SSR and Long-Repeat Analysis
Simple sequence repeats (SSRs), also known as microsatellites, are tandem repeat sequences consisting of 1–6 nucleotide repeat units. They are widely distributed in cp genomes and often used as genetic markers in population genetics and evolutionary studies due to their high intraspecific variability (Ellis and Burke 2007). In this study, we analyzed the SSRs in the cp genomes of M. simplicifolia and six other Meconopsis species. A total of 33 SSRs were identified in the M. simplicifolia cp genome. Similarly, M. horridula, M. integrifolia, M. punicea, M. racemose, M. henrici, and M. quintuplinervia contained 38, 33, 34, 40, 23, and 35 SSRs, respectively (Fig. 3A). Mononucleotide repeats were the most abundant in all seven species. Dinucleotide repeats were the second most prevalent, with M. simplicifolia having four and M. racemose, M. horridula, and M. punicea having eight dinucleotide repeats. In M. simplicifolia, all mononucleotide repeats (100%) and the majority of dinucleotide repeats (75%) consisted of A/T nucleotides (Fig. 3B).
Repeat sequences play a crucial role in phylogenetic research and genome reorganization. In the cp genome of M. simplicifolia, 27 dispersed repeats were identified, including 10 forward repeats and 17 palindromic repeats (Fig. 4A). This pattern is consistent with the six other Meconopsis cp genomes, with the number of repeats ranging from 29 in M. punicea to 50 in M. integrifolia. Palindromic repeats were the most prevalent repeat type among the seven Meconopsis species (Fig. 4B, C). Most of these repeats ranged from 30 bp to 44 bp in length.
Comparative analysis of cp genomes of Meconopsis Species
Comparative analysis of cp genomes provided valuable insights into intricate evolutionary relationships. In this study, we compared the cp genomes of M. simplicifolia and six other Meconopsis species. The size of the seven Meconopsis cp genomes ranged from 151,864 (M. integrifolia) to 154,997 bp (M. quintuplinervia). Notably, within the genus Meconopsis, the genome of M. simplicifolia exhibited a higher degree of conservation and could be accurately mapped (Fig. 5). To assess the sequence identity of the Meconopsis cp genomes, we used the mVISTA software. The results revealed that the IR regions exhibited fewer differences compared to the LSC and SSC regions (Fig. 6). Non-coding regions displayed more variability than coding regions, with significant changes observed in intergenic spacers among the seven cp genomes. These highly divergent regions included trnH-psbA, matK, rps16-psbK, atpH-atpI, rpoC2, psbM-petN, trnE-trnT, trnT-psbD, psaA-ycf3, trnF-ndhJ, ndhK, ndhC-trnV, atpB-rbcL, accD, ycf4-cemA, petA-psbL, psbE-petL, clpP-psbB, rpl16, ndhF-rpl32-ccsA, ycf1, among others.

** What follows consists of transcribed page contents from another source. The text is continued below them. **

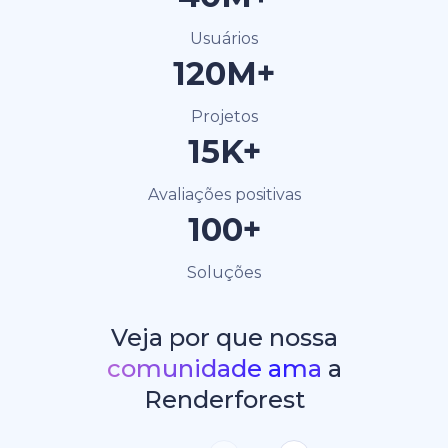
Usuários
120M+
Projetos
15K+
Avaliações positivas
100+
Soluções
Veja por que nossa
comunidade ama
a
Renderforest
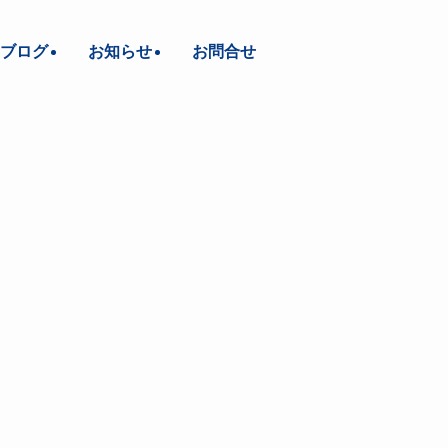
ブログ
お知らせ
お問合せ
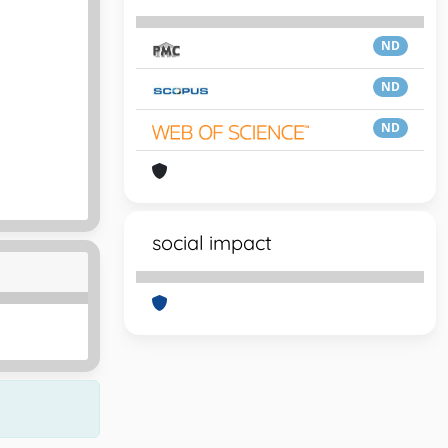
ND
ND
ND
social impact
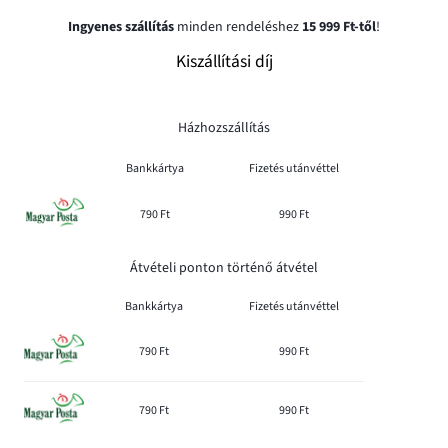
Ingyenes szállítás
minden rendeléshez
15 999 Ft-től
!
Kiszállítási díj
Házhozszállítás
Bankkártya
Fizetés utánvéttel
790 Ft
990 Ft
Átvételi ponton történő átvétel
Bankkártya
Fizetés utánvéttel
790 Ft
990 Ft
790 Ft
990 Ft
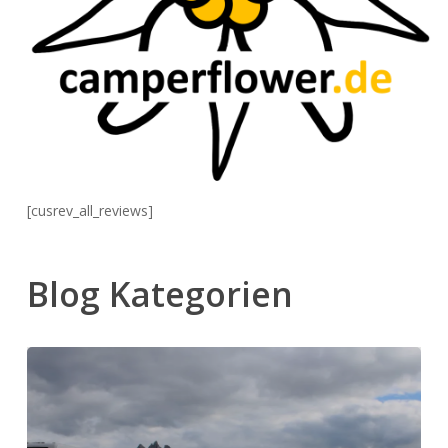
[cusrev_all_reviews]
Blog Kategorien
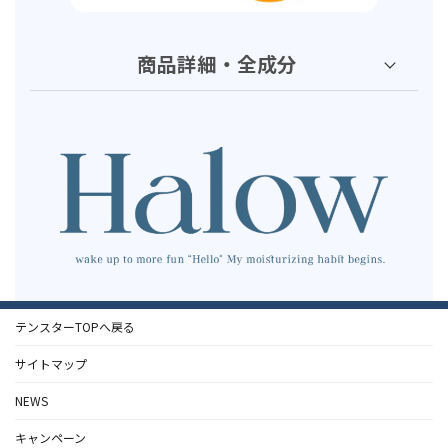
商品詳細・全成分
テンスターTOPへ戻る
サイトマップ
NEWS
キャンペーン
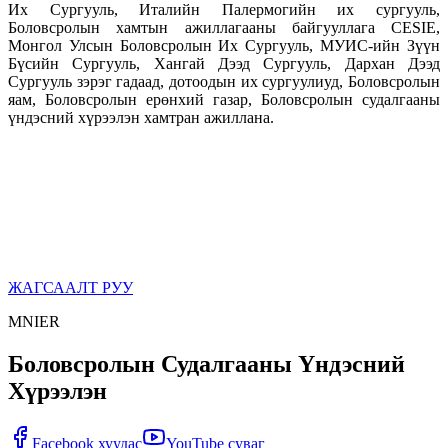
Их Сургууль, Италийн Палермогийн их сургууль,
Боловсролын хамтын ажиллагааны байгууллага CESIE,
Монгол Улсын Боловсролын Их Сургууль, МУИС-ийн Зүүн
Бүсийн Сургууль, Хангай Дээд Сургууль, Дархан Дээд
Сургууль зэрэг гадаад, дотоодын их сургуулиуд, Боловсролын
яам, Боловсролын ерөнхий газар, Боловсролын судалгааны
үндэсний хүрээлэн хамтран ажиллана.
ЖАГСААЛТ РУУ
MNIER
Боловсролын Судалгааны Үндэсний
Хүрээлэн
Facebook хуудас
YouTube суваг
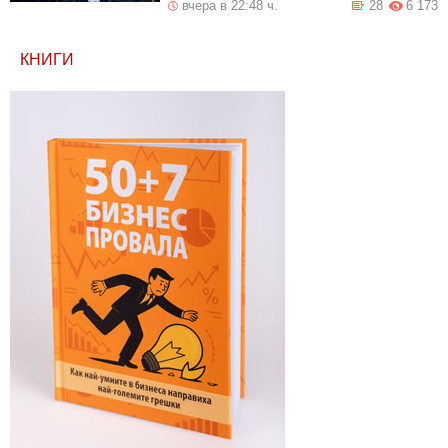
вчера в 22:48 ч.
28
6 173
КНИГИ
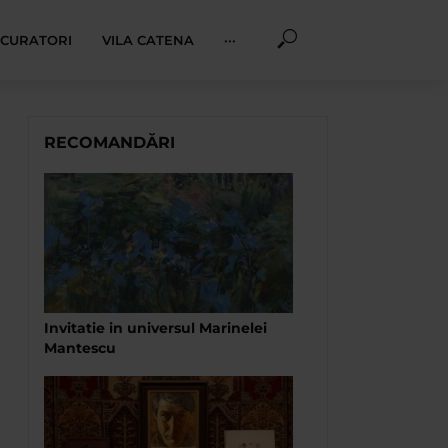
I CURATORI
VILA CATENA
···
RECOMANDĂRI
Invitatie in universul Marinelei
Mantescu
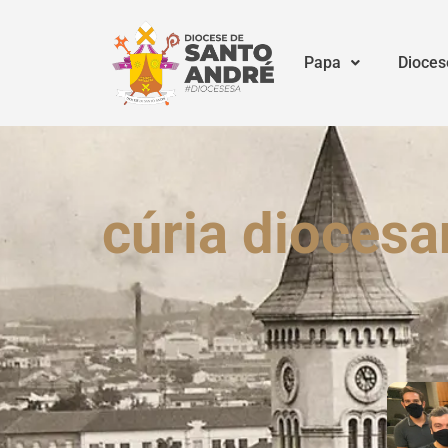
Papa
Dioces
cúria diocesa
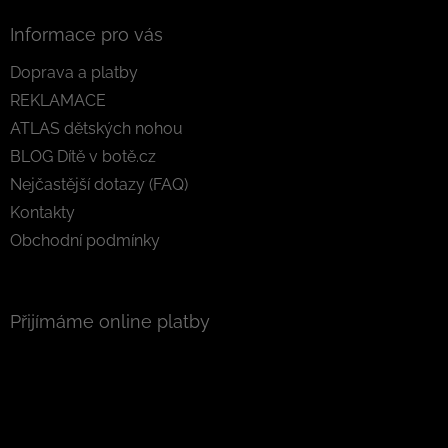
Informace pro vás
Doprava a platby
REKLAMACE
ATLAS dětských nohou
BLOG Dítě v botě.cz
Nejčastější dotazy (FAQ)
Kontakty
Obchodní podmínky
Přijímáme online platby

A detailed comparison of the binding regions between the inverted repeats (IR/LSC and IR/SSC) was performed among the seven species (Fig. 7). In all species, the rpl22 gene was located within the LSC region. Variations in gene content and order were observed, such as the presence of the ycf1 gene at the SSC/IRa junction in M. simplicifolia, M. horridula, M. punicea, M. racemose, M. henrici, and M. quintuplinervia, while M. integrifolia had a missing ycf1 gene in the SSC/IRa junction. Expansion and contraction of the inverted repeat region were observed. For example, the rps19 gene was found within the LSC region in M. racemose, while in the other six Meconopsis species, it was located 67–158 bp away, spanning the LSC and IRb binding regions. Except for M. simplicifolia, the rpl2 gene did not extend into the LSC region in the other species. Overall, there were only minor variations in the IR boundary regions among the cp genomes of these seven Meconopsis species.

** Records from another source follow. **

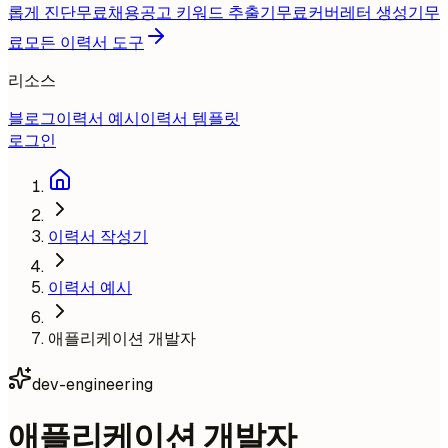
롭게 진단
무료
채용공고 키워드 추출기
무료
커버레터 생성기
무
료
모든 이력서 도구
리소스
블로그
이력서 예시
이력서 템플릿
로그인
이력서 작성기
이력서 예시
애플리케이션 개발자
dev-engineering
애플리케이션 개발자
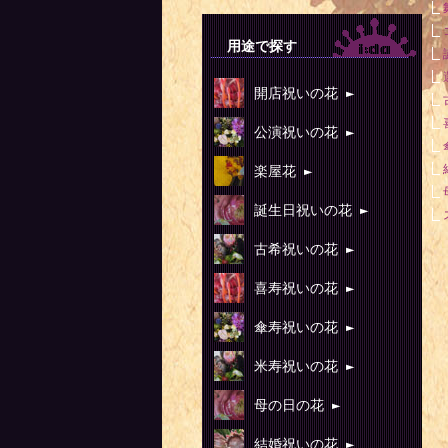
用途で探す
開店祝いの花 ►
公演祝いの花 ►
楽屋花 ►
誕生日祝いの花 ►
古希祝いの花 ►
喜寿祝いの花 ►
傘寿祝いの花 ►
米寿祝いの花 ►
母の日の花 ►
結婚祝いの花 ►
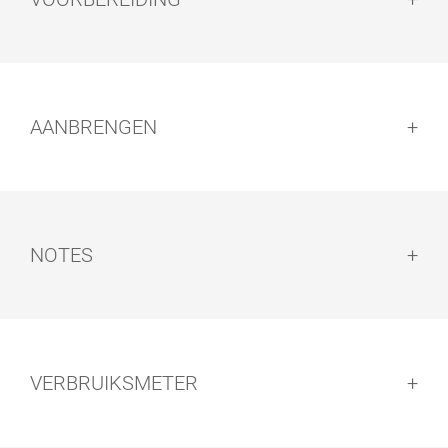
Voorbereiding:
AANBRENGEN
VLOERREINIGI
FLOORXCENT
NGSSET
ER
Aanbrengen:
NOTES
Notes:
VERBRUIKSMETER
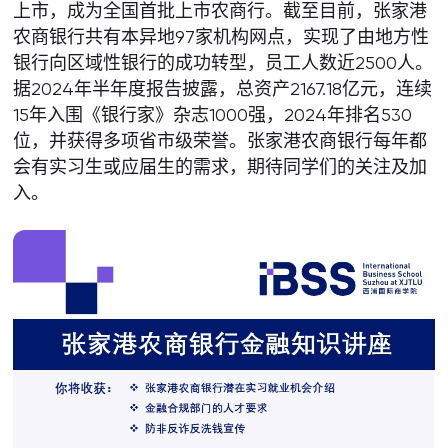
上市，成为全国首批上市农商行。截至目前，张家港
农商银行共有本异地97家机构网点，实现了由地方性
银行向区域性银行的成功转型，员工人数近2500人。
据2024年半年度报告披露，总资产2167.18亿元，连续
15年入围《银行家》杂志1000强，2024年排名530
位，并获得多项省市级荣誉。张家港农商银行每年都
会有实习生或应届生的需求，期待同学们的关注及加
入。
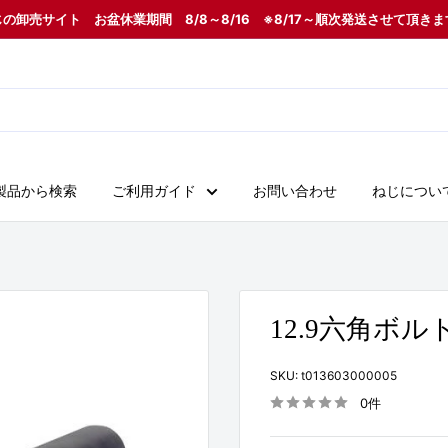
の卸売サイト お盆休業期間 8/8～8/16 ※8/17～順次発送させて頂き
製品から検索
ご利用ガイド
お問い合わせ
ねじについ
12.9六角ボルト
SKU:
t013603000005
0件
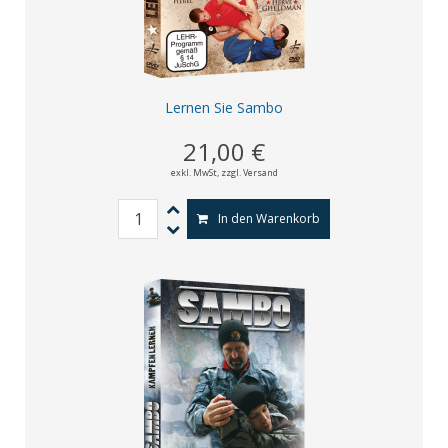
Lernen Sie Sambo
21,00 €
exkl. MwSt,
zzgl. Versand
In den Warenkorb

Phylogenetic analysis of M. simplicifolia and related Meconopsis species cp genomes
To determine the phylogenetic position of M. simplicifolia within the Papaveraceae family, we utilized the cp genomes of ten Papaveraceae members, including M. simplicifolia. A species tree was constructed based on the alignment of 75 shared protein-coding genes from the cp genomes. The analysis revealed that M. simplicifolia clustered together with M. betonicifolia (Fig. 8). All Meconopsis plants formed a well-supported branch, indicating the high potential of cp genomes for species differentiation within the order Papaveraceae.